ABOUT THIS EXERCISE:
For each line below that holds "данни", return the line as it stands.

*** STORED DATA ***

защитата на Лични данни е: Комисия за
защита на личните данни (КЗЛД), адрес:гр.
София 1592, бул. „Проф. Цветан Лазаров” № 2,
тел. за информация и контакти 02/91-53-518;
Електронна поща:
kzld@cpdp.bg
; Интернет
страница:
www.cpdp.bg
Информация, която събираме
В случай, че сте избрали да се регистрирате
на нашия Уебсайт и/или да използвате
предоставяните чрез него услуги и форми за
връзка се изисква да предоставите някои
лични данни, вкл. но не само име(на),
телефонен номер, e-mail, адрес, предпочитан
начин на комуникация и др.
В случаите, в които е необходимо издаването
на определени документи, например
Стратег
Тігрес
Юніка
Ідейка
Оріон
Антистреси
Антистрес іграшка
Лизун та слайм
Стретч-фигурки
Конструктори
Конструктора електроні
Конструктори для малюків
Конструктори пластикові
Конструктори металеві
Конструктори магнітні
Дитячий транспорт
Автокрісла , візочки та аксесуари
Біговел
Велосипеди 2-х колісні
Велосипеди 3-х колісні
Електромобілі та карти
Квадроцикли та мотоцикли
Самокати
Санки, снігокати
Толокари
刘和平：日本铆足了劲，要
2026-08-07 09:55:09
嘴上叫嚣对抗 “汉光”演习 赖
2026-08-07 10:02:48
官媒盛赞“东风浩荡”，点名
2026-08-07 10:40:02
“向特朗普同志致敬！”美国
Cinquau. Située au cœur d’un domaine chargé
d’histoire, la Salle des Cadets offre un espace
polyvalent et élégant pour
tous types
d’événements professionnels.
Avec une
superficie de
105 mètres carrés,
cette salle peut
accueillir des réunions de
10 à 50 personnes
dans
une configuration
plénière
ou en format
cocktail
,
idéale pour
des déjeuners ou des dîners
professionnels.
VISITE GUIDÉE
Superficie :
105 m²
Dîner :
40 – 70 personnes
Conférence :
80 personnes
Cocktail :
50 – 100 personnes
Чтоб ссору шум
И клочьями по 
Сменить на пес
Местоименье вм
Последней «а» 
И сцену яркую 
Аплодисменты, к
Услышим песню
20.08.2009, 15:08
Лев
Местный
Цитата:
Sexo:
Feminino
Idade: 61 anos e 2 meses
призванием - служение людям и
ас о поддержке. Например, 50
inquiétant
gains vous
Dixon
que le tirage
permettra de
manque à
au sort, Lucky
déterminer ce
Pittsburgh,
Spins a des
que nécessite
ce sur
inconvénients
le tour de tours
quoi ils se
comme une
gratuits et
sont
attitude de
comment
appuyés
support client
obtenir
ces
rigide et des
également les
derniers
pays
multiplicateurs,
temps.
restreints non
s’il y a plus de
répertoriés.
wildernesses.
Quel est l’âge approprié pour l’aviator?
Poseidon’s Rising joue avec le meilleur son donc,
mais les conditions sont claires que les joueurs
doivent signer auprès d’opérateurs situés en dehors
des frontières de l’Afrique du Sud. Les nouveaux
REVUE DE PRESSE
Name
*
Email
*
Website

*** End of STORED DATA ***

OUTPUT:
защитата на Лични данни е: Комисия за
защита на личните данни (КЗЛД), адрес:гр.
лични данни, вкл. но не само име(на),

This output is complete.